Enfim, poderia acrescentar uma quantidade imensa de pontos aos aqui listados. Se você for atrás e fazer uma contagem de quantas vezes eles pronunciam as palavras Jesus e Satanás, acho que Jesus ganharia por uma pequena margem. Se fosse uma eleição teria segundo turno. Se não existisse Satanás, quem ocuparia seu lugar? Sim, porque sem o diabo não tinha o que ser combatido, logo seria uma vida sem motivo e uma guerra sem causa. Brincadeiras a parte, a pergunta que não quer calar é a seguinte: Tudo isso denigre e invalida o protestantismo como religião? Desqualifica seu "religare"? Não! Não vejo essa atitude partindo, por exemplo e me corrijam se eu estiver errado, de batistas e presbiterianos. Percebo esse recrudescimento gerado pelos pentecostais, neo-pentecostais, avivados e os defensores da teologia da prosperidade. Esses sim, me parecem levar sua crença em Jesus as últimas consequências em suas vidas e em relação a vida dos outros.
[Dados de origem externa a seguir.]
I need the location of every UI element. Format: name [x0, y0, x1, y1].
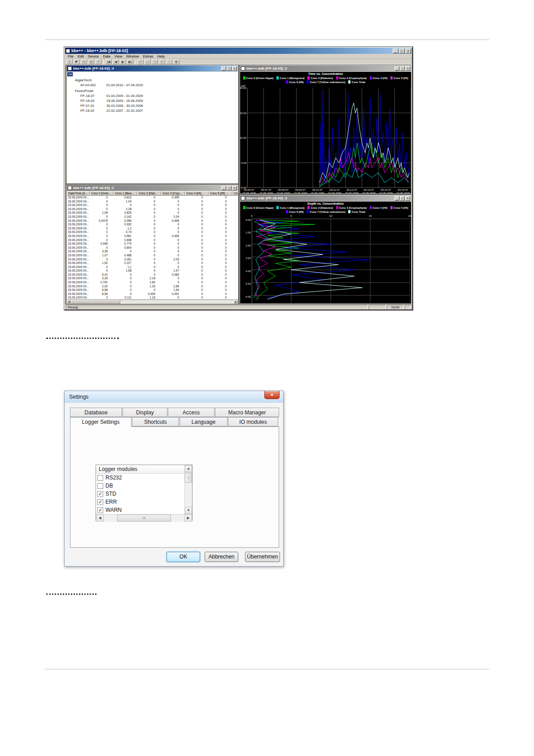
table-row[interactable]: 15.06.2009 09...01,5801,97000 [67, 269, 238, 273]
scroll-track[interactable] [185, 483, 192, 507]
menu-window[interactable]: Window [124, 54, 140, 58]
table-row[interactable]: 15.06.2009 09...1,070,48800000 [67, 254, 238, 258]
child3-titlebar[interactable]: bbe++.bdb [FP-18-03] :3 _□× [240, 195, 411, 201]
table-row[interactable]: 15.06.2009 09...2,9201,332,85000 [67, 285, 238, 289]
table-row[interactable]: 15.06.2009 09...6,68001,54000 [67, 288, 238, 292]
checkbox-unchecked-icon[interactable] [97, 483, 103, 489]
scroll-right-icon[interactable]: ▶ [234, 300, 238, 303]
tree-group-label[interactable]: AlgaeTorch [75, 78, 238, 82]
nav-next-button[interactable]: ▶ [120, 59, 126, 64]
table-row[interactable]: 15.06.2009 09...0,04750,95600,908000 [67, 219, 238, 223]
table-row[interactable]: 15.06.2009 09...00,81300,495000 [67, 196, 238, 200]
table-row[interactable]: 15.06.2009 09...1,520,22700000 [67, 261, 238, 265]
table-row[interactable]: 15.06.2009 09...0,9450,77900000 [67, 242, 238, 246]
print-button[interactable]: ▦ [88, 59, 94, 64]
checkbox-unchecked-icon[interactable] [97, 475, 103, 481]
minimize-button[interactable]: _ [221, 186, 226, 190]
logger-module-item[interactable]: ✓STD [96, 490, 184, 498]
table-row[interactable]: 15.06.2009 09...00,14202,09000 [67, 215, 238, 219]
maximize-button[interactable]: □ [227, 186, 232, 190]
column-header[interactable]: Date/Time [d... [67, 191, 90, 196]
scroll-track[interactable]: III [104, 514, 184, 522]
tab-language[interactable]: Language [179, 417, 228, 426]
help-button[interactable]: ? [95, 59, 101, 64]
tab-database[interactable]: Database [70, 408, 122, 417]
table-row[interactable]: 15.06.2009 09...0,79202,820000 [67, 281, 238, 285]
abbrechen-button[interactable]: Abbrechen [205, 552, 238, 562]
tab-access[interactable]: Access [168, 408, 214, 417]
tree-group-label[interactable]: FluoroProbe [75, 89, 238, 93]
close-icon[interactable]: × [264, 391, 280, 399]
uebernehmen-button[interactable]: Übernehmen [245, 552, 280, 562]
checkbox-checked-icon[interactable]: ✓ [97, 507, 103, 513]
logger-module-item[interactable]: RS232 [96, 474, 184, 482]
checkbox-checked-icon[interactable]: ✓ [97, 491, 103, 497]
menu-edit[interactable]: Edit [76, 54, 86, 58]
table-row[interactable]: 15.06.2009 09...00,1111,160000 [67, 296, 238, 299]
column-header[interactable]: Conc 3 [Cryp... [161, 191, 185, 196]
table-row[interactable]: 15.06.2009 09...00,80400000 [67, 246, 238, 250]
scroll-left-icon[interactable]: ◀ [96, 514, 104, 522]
scroll-thumb[interactable] [71, 300, 120, 303]
range-1d-button[interactable]: 1d [144, 59, 151, 64]
scroll-right-icon[interactable]: ▶ [184, 514, 192, 522]
maximize-button[interactable]: □ [400, 66, 405, 71]
table-row[interactable]: 15.06.2009 09...1,080,82900000 [67, 211, 238, 215]
settings-titlebar[interactable]: Settings × [65, 391, 283, 403]
menu-extras[interactable]: Extras [141, 54, 155, 58]
range-6h-button[interactable]: 6h [137, 59, 144, 64]
column-header[interactable]: Conc 4 [#4]... [185, 191, 209, 196]
close-button[interactable]: × [405, 66, 410, 71]
scroll-thumb[interactable]: III [117, 514, 171, 522]
table-row[interactable]: 15.06.2009 09...01,200000 [67, 227, 238, 231]
scroll-up-icon[interactable]: ▲ [185, 465, 192, 472]
tree-item[interactable]: FP-18-0701.04.2009 - 01.04.2009 [80, 94, 238, 98]
maximize-button[interactable]: □ [227, 66, 232, 71]
range-7d-button[interactable]: 7d [152, 59, 158, 64]
table-row[interactable]: 15.06.2009 09...02,2800000 [67, 207, 238, 211]
minimize-button[interactable]: _ [394, 196, 399, 201]
table-row[interactable]: 15.06.2009 09...5,41000,083000 [67, 273, 238, 277]
close-button[interactable]: × [405, 48, 411, 53]
minimize-button[interactable]: _ [394, 66, 399, 71]
menu-data[interactable]: Data [101, 54, 112, 58]
table-row[interactable]: 15.06.2009 09...3,2602,180000 [67, 277, 238, 281]
scroll-thumb[interactable]: ≡ [185, 473, 192, 483]
tab-macro-manager[interactable]: Macro Manager [215, 408, 279, 417]
table-row[interactable]: 15.06.2009 09...3,35000000 [67, 250, 238, 254]
menu-help[interactable]: Help [155, 54, 166, 58]
close-button[interactable]: × [232, 66, 237, 71]
settings-gear-button[interactable]: ⚙ [173, 59, 179, 64]
close-button[interactable]: × [405, 196, 410, 201]
tab-display[interactable]: Display [123, 408, 167, 417]
table-horizontal-scrollbar[interactable]: ◀ ▶ [67, 299, 238, 303]
table-row[interactable]: 15.06.2009 09...01,100000 [67, 265, 238, 269]
horizontal-scrollbar[interactable]: ◀ III ▶ [96, 514, 192, 522]
tree-item[interactable]: AT-04-00201.04.2010 - 07.04.2010 [80, 83, 238, 87]
tree-item[interactable]: FP-15-0222.02.2007 - 22.02.2007 [80, 109, 238, 113]
range-year-button[interactable]: Y [166, 59, 172, 64]
menu-file[interactable]: File [66, 54, 75, 58]
save-button[interactable]: ▤ [81, 59, 87, 64]
tree-selected-node[interactable]: 08 [67, 72, 73, 76]
table-row[interactable]: 15.06.2009 09...00,7400000 [67, 230, 238, 234]
app-titlebar[interactable]: bbe++ - bbe++.bdb [FP-18-03] _□× [65, 48, 412, 54]
child4-titlebar[interactable]: bbe++.bdb [FP-18-03] :4 _□× [67, 66, 238, 71]
tree-item[interactable]: FP-18-0315.06.2009 - 15.06.2009 [80, 99, 238, 103]
tab-shortcuts[interactable]: Shortcuts [132, 417, 179, 426]
vertical-scrollbar[interactable]: ▲ ≡ ▼ [184, 465, 192, 514]
range-month-button[interactable]: M [159, 59, 165, 64]
table-row[interactable]: 15.06.2009 09...6,5600,9390,492000 [67, 292, 238, 296]
table-row[interactable]: 15.06.2009 09...00,93200000 [67, 223, 238, 227]
logger-module-item[interactable]: DB [96, 482, 184, 490]
close-button[interactable]: × [232, 186, 237, 190]
nav-first-button[interactable]: |◀ [105, 59, 112, 64]
minimize-button[interactable]: _ [393, 48, 398, 53]
maximize-button[interactable]: □ [399, 48, 405, 53]
table-row[interactable]: 15.06.2009 09...0000000 [67, 203, 238, 207]
menu-device[interactable]: Device [86, 54, 101, 58]
table-row[interactable]: 15.06.2009 09...00,56100,906000 [67, 234, 238, 238]
open-file-button[interactable]: ◤ [74, 59, 80, 64]
logger-module-item[interactable]: ✓ERR [96, 498, 184, 506]
ok-button[interactable]: OK [166, 552, 200, 562]
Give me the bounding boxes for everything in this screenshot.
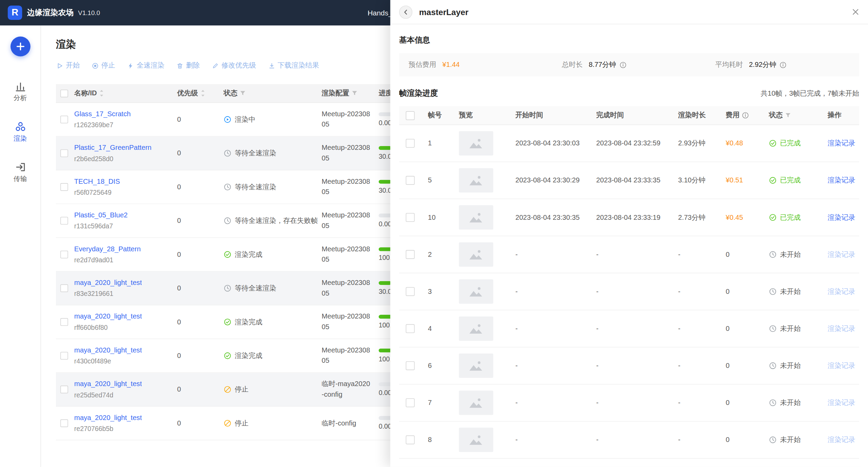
filter-icon[interactable] [240,90,246,96]
frame-checkbox[interactable] [406,287,415,296]
app-title: 边缘渲染农场 [27,8,74,18]
frame-number: 1 [420,125,450,161]
frame-row[interactable]: 4 - - - 0 未开始 渲染记录 [399,310,859,347]
row-checkbox[interactable] [60,217,68,225]
job-status-text: 渲染完成 [235,351,262,360]
info-icon[interactable] [742,112,749,119]
toolbar-priority-button[interactable]: 修改优先级 [212,61,256,70]
job-name-link[interactable]: Plastic_17_GreenPattern [74,144,151,152]
select-all-checkbox[interactable] [60,89,68,97]
sidebar-item-transfer[interactable]: 传输 [0,161,40,182]
row-checkbox[interactable] [60,284,68,292]
frame-preview[interactable] [459,354,493,378]
job-name-link[interactable]: maya_2020_light_test [74,346,142,354]
job-name-link[interactable]: maya_2020_light_test [74,380,142,388]
row-checkbox[interactable] [60,352,68,360]
image-placeholder-icon [469,323,483,334]
status-pending-icon [769,436,777,444]
job-name-link[interactable]: maya_2020_light_test [74,279,142,287]
render-log-link[interactable]: 渲染记录 [828,213,855,222]
add-job-button[interactable] [10,36,30,56]
row-checkbox[interactable] [60,116,68,123]
frame-checkbox[interactable] [406,213,415,222]
job-name-link[interactable]: Everyday_28_Pattern [74,245,141,253]
toolbar-button-label: 停止 [101,61,115,70]
frame-preview[interactable] [459,391,493,415]
job-row[interactable]: Plastic_05_Blue2 r131c596da7 0 等待全速渲染，存在… [56,204,426,238]
render-log-link[interactable]: 渲染记录 [828,139,855,148]
job-status-text: 等待全速渲染 [235,148,276,158]
frame-checkbox[interactable] [406,250,415,259]
frame-row[interactable]: 1 2023-08-04 23:30:03 2023-08-04 23:32:5… [399,125,859,162]
row-checkbox[interactable] [60,419,68,427]
job-row[interactable]: Plastic_17_GreenPattern r2b6ed258d0 0 等待… [56,137,426,170]
frame-preview[interactable] [459,316,493,341]
frame-checkbox[interactable] [406,361,415,370]
job-row[interactable]: Glass_17_Scratch r1262369be7 0 渲染中 Meetu… [56,103,426,136]
row-checkbox[interactable] [60,183,68,191]
frame-row[interactable]: 5 2023-08-04 23:30:29 2023-08-04 23:33:3… [399,162,859,199]
job-row[interactable]: TECH_18_DIS r56f0725649 0 等待全速渲染 Meetup-… [56,170,426,204]
frame-preview[interactable] [459,168,493,193]
frame-preview[interactable] [459,205,493,230]
image-placeholder-icon [469,249,483,260]
job-row[interactable]: maya_2020_light_test re270766b5b 0 停止 临时… [56,407,426,440]
close-button[interactable] [850,7,861,17]
row-checkbox[interactable] [60,149,68,157]
row-checkbox[interactable] [60,318,68,326]
frame-checkbox[interactable] [406,176,415,185]
row-checkbox[interactable] [60,251,68,259]
frame-row[interactable]: 3 - - - 0 未开始 渲染记录 [399,273,859,310]
frame-preview[interactable] [459,279,493,304]
select-all-frames-checkbox[interactable] [406,111,415,120]
info-icon[interactable] [779,61,787,68]
job-name-link[interactable]: Plastic_05_Blue2 [74,211,128,219]
stat-label: 总时长 [562,60,583,69]
render-log-link[interactable]: 渲染记录 [828,176,855,185]
job-config: 临时-maya2020-config [321,379,371,400]
jobs-table-header: 名称/ID 优先级 状态 渲染配置 [56,84,426,103]
job-id: re270766b5b [74,425,113,433]
stat-value: 2.92分钟 [749,60,776,69]
job-row[interactable]: Everyday_28_Pattern re2d7d9ad01 0 渲染完成 M… [56,238,426,272]
info-icon[interactable] [619,61,626,68]
frame-row[interactable]: 8 - - - 0 未开始 渲染记录 [399,422,859,459]
frame-checkbox[interactable] [406,435,415,444]
frame-row[interactable]: 2 - - - 0 未开始 渲染记录 [399,236,859,273]
sidebar-item-analysis[interactable]: 分析 [0,81,40,101]
frame-checkbox[interactable] [406,324,415,333]
toolbar-download-button[interactable]: 下载渲染结果 [268,61,319,70]
frame-row[interactable]: 6 - - - 0 未开始 渲染记录 [399,347,859,384]
app-version: V1.10.0 [78,9,100,16]
sort-icon[interactable] [99,89,104,97]
image-placeholder-icon [469,360,483,371]
frame-row[interactable]: 10 2023-08-04 23:30:35 2023-08-04 23:33:… [399,199,859,236]
sort-icon[interactable] [200,89,205,97]
frame-row[interactable]: 7 - - - 0 未开始 渲染记录 [399,384,859,421]
filter-icon[interactable] [785,112,791,119]
frame-checkbox[interactable] [406,139,415,148]
job-name-link[interactable]: TECH_18_DIS [74,178,120,185]
toolbar-start-button[interactable]: 开始 [57,61,80,70]
frames-table-body: 1 2023-08-04 23:30:03 2023-08-04 23:32:5… [399,125,859,459]
job-row[interactable]: maya_2020_light_test r83e3219661 0 等待全速渲… [56,272,426,305]
priority-icon [212,62,219,69]
filter-icon[interactable] [352,90,358,96]
frame-checkbox[interactable] [406,398,415,407]
toolbar-fullspeed-button[interactable]: 全速渲染 [127,61,164,70]
frame-preview[interactable] [459,242,493,267]
row-checkbox[interactable] [60,386,68,394]
job-row[interactable]: maya_2020_light_test rff660b6f80 0 渲染完成 … [56,306,426,339]
job-priority: 0 [172,339,219,372]
back-button[interactable] [399,5,412,19]
sidebar-item-render[interactable]: 渲染 [0,121,40,142]
job-row[interactable]: maya_2020_light_test r430c0f489e 0 渲染完成 … [56,339,426,373]
job-name-link[interactable]: maya_2020_light_test [74,313,142,321]
job-name-link[interactable]: maya_2020_light_test [74,414,142,422]
toolbar-delete-button[interactable]: 删除 [177,61,200,70]
job-name-link[interactable]: Glass_17_Scratch [74,110,131,118]
toolbar-stop-button[interactable]: 停止 [92,61,115,70]
frame-preview[interactable] [459,131,493,155]
job-row[interactable]: maya_2020_light_test re25d5ed74d 0 停止 临时… [56,373,426,407]
frame-preview[interactable] [459,428,493,452]
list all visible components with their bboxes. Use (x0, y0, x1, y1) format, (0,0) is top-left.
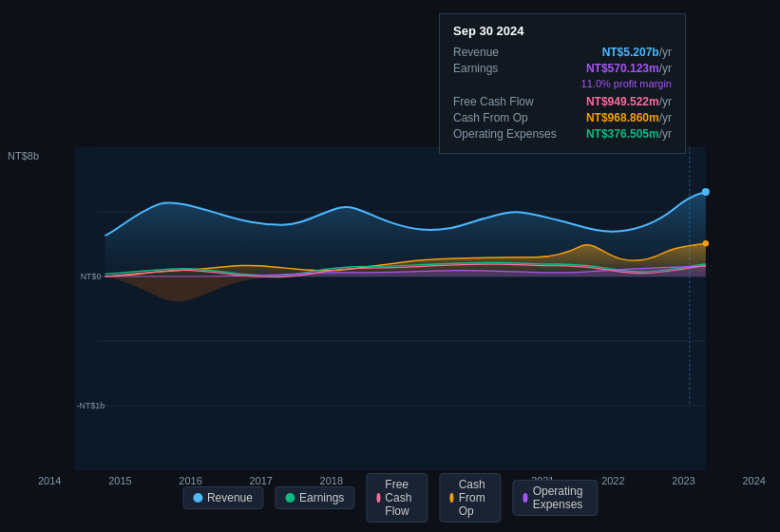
legend-fcf[interactable]: Free Cash Flow (366, 473, 428, 522)
svg-rect-0 (74, 147, 706, 470)
tooltip-box: Sep 30 2024 Revenue NT$5.207b/yr Earning… (439, 13, 686, 154)
tooltip-profit-margin-row: 11.0% profit margin (453, 78, 672, 92)
x-label-2023: 2023 (672, 475, 694, 486)
tooltip-revenue-row: Revenue NT$5.207b/yr (453, 46, 672, 59)
tooltip-fcf-value: NT$949.522m/yr (586, 95, 672, 108)
tooltip-date: Sep 30 2024 (453, 24, 672, 38)
tooltip-profit-margin-value: 11.0% profit margin (581, 78, 672, 89)
x-label-2024: 2024 (742, 475, 765, 486)
chart-svg: NT$0 -NT$1b (0, 147, 780, 470)
tooltip-cashfromop-label: Cash From Op (453, 111, 558, 124)
legend-dot-cashfromop (449, 493, 453, 503)
tooltip-opex-row: Operating Expenses NT$376.505m/yr (453, 127, 672, 141)
legend-dot-fcf (376, 493, 380, 503)
legend-label-cashfromop: Cash From Op (459, 478, 491, 518)
tooltip-opex-value: NT$376.505m/yr (586, 127, 672, 141)
legend: Revenue Earnings Free Cash Flow Cash Fro… (182, 473, 598, 522)
legend-cashfromop[interactable]: Cash From Op (439, 473, 501, 522)
svg-text:NT$0: NT$0 (81, 272, 102, 281)
legend-label-fcf: Free Cash Flow (385, 478, 417, 518)
tooltip-fcf-label: Free Cash Flow (453, 95, 558, 108)
legend-dot-opex (523, 493, 527, 503)
tooltip-cashfromop-value: NT$968.860m/yr (586, 111, 672, 124)
tooltip-opex-label: Operating Expenses (453, 127, 558, 141)
legend-label-earnings: Earnings (299, 491, 344, 504)
chart-container: Sep 30 2024 Revenue NT$5.207b/yr Earning… (0, 0, 780, 532)
legend-label-revenue: Revenue (207, 491, 253, 504)
x-label-2015: 2015 (108, 475, 131, 486)
cashfromop-endpoint (703, 240, 709, 246)
svg-text:-NT$1b: -NT$1b (77, 401, 105, 410)
legend-earnings[interactable]: Earnings (275, 486, 354, 509)
revenue-endpoint (702, 188, 710, 196)
legend-revenue[interactable]: Revenue (182, 486, 263, 509)
legend-dot-revenue (193, 493, 202, 503)
legend-dot-earnings (285, 493, 295, 503)
tooltip-fcf-row: Free Cash Flow NT$949.522m/yr (453, 95, 672, 108)
tooltip-earnings-label: Earnings (453, 62, 558, 75)
legend-label-opex: Operating Expenses (533, 484, 587, 511)
x-label-2014: 2014 (38, 475, 61, 486)
tooltip-cashfromop-row: Cash From Op NT$968.860m/yr (453, 111, 672, 124)
tooltip-revenue-label: Revenue (453, 46, 558, 59)
tooltip-earnings-row: Earnings NT$570.123m/yr (453, 62, 672, 75)
tooltip-earnings-value: NT$570.123m/yr (586, 62, 672, 75)
legend-opex[interactable]: Operating Expenses (512, 480, 598, 516)
x-label-2022: 2022 (601, 475, 624, 486)
tooltip-revenue-value: NT$5.207b/yr (602, 46, 672, 59)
Mas a maior chaga, na minha opinião, o pior tipo de convertido é aquele que foi ex-adepto da Umbanda, do Candomblé, de alguma religião afro-brasileira.
Esse sim, chega a um tipo de enfrentamento e confrontação extrema. Esse é tomado por uma necessidade fora do comum de expurgar de si o que agora considera pustulento e asqueroso.
Esse tipo de convertido, não precisa de uma lavagem cerebral, ele mesmo faz questão de uma lavagem de alma.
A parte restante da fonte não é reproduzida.